Re: BUG #17903: There is a bug in the KeepLogSeg()

Lists: pgsql-bugs
From: PG Bug reporting form <noreply(at)postgresql(dot)org>
To: pgsql-bugs(at)lists(dot)postgresql(dot)org
Cc: xu(dot)xw2008(at)163(dot)com
Subject: BUG #17903: There is a bug in the KeepLogSeg()
Date: 2023-04-19 10:26:13
Message-ID: 17903-4288d439dee856c6@postgresql.org
Views: Raw Message | Whole Thread | Download mbox | Resend email
Lists: pgsql-bugs

The following bug has been logged on the website:

Bug reference: 17903
Logged by: xu xingwang
Email address: xu(dot)xw2008(at)163(dot)com
PostgreSQL version: 13.3
Operating system: openEuler
Description:

Hi,

I found that KeepLogSeg() has a piece of code that is not correctly.

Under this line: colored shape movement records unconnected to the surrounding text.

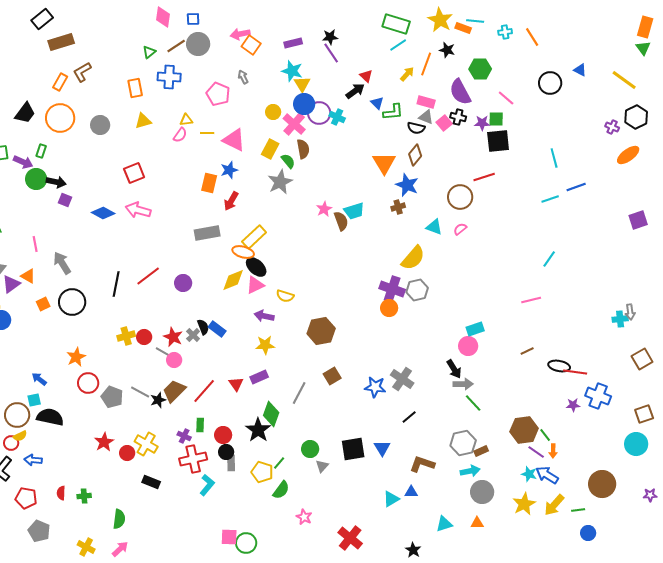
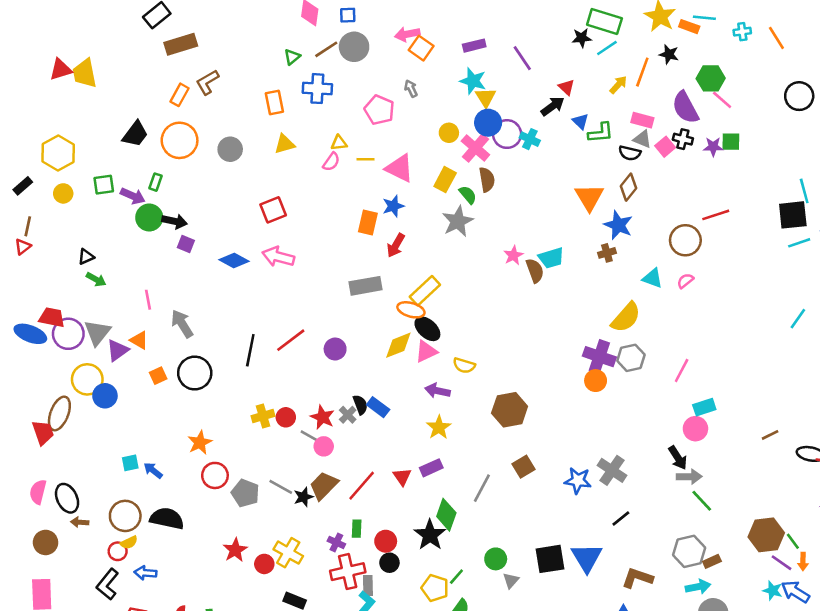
black star: (330, 37) -> (582, 38), moved
pink line: (506, 98) -> (722, 100), moved
black square: (498, 141) -> (793, 215), moved
pink line: (531, 300) -> (682, 370), moved, turned -48
yellow star: (265, 345) -> (439, 427), turned -30
cyan square: (34, 400) -> (130, 463), moved
blue triangle: (382, 448) -> (587, 558), size x1.5
gray rectangle: (231, 463) -> (368, 585), moved

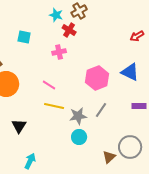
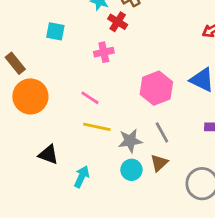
gray line: (101, 110) -> (162, 132), turned -63
black triangle: (19, 126) -> (48, 155), turned -42
brown triangle: (109, 157) -> (159, 163), moved
cyan arrow: (30, 161) -> (82, 177), moved

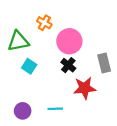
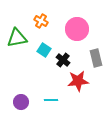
pink circle: (69, 41) -> (77, 29), moved
cyan square: (29, 66) -> (44, 50), moved

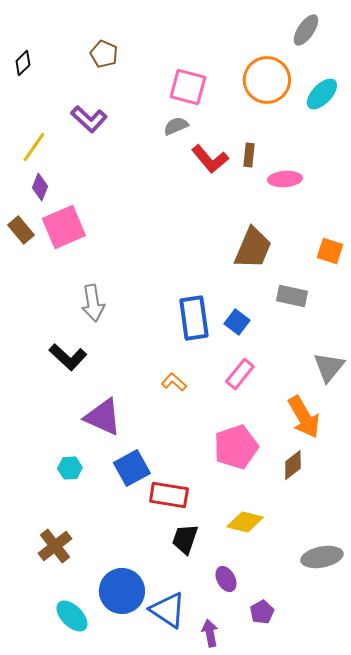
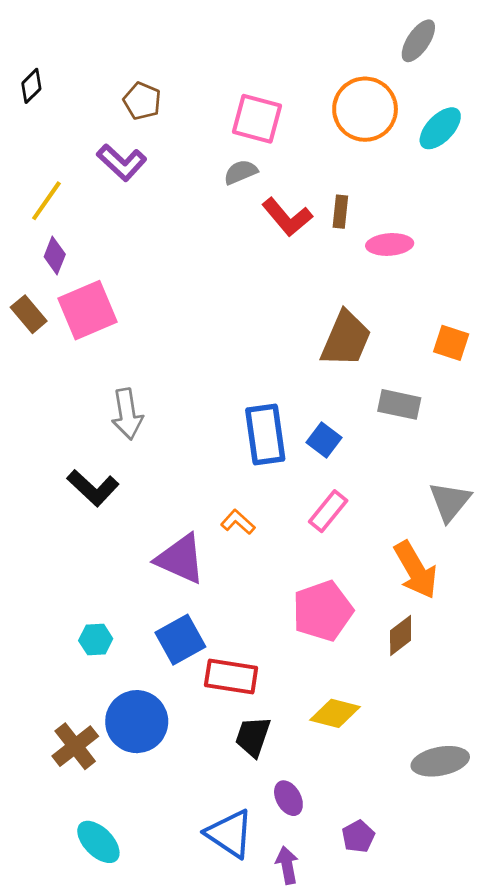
brown pentagon: (104, 54) -> (142, 101), moved
purple triangle: (103, 417) -> (180, 559), moved
purple ellipse: (226, 579) -> (288, 798), moved
blue circle: (122, 591) -> (137, 722), moved

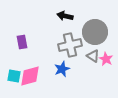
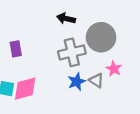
gray triangle: (93, 56) -> (96, 80), moved
blue star: (62, 69) -> (77, 82), moved

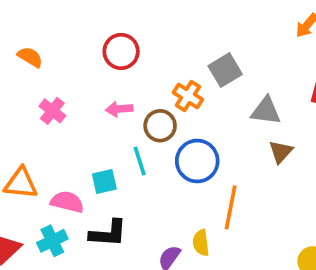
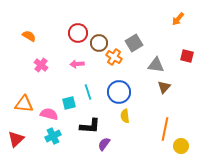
brown circle: (160, 126) -> (99, 43), moved
orange line: (231, 207) -> (165, 129), moved
black L-shape: (108, 233) -> (90, 126), moved
cyan cross: (52, 241) -> (53, 136), moved
yellow semicircle: (201, 243) -> (125, 116), moved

segno may be larger than currSegNo, since the slot_keep_segs variable is of
type "uint64", in this case the code "if (currSegNo - segno >
slot_keep_segs)" is incorrect.

"if (currSegNo - segno < keep_segs)" is also the same.

Checkpoint calls the KeepLogSeg function, and there are many operations
between recptr and XLogGetReplicationSlotMinimumLSN, including updating the
pg_control file, so segno may be larger than currSegNo.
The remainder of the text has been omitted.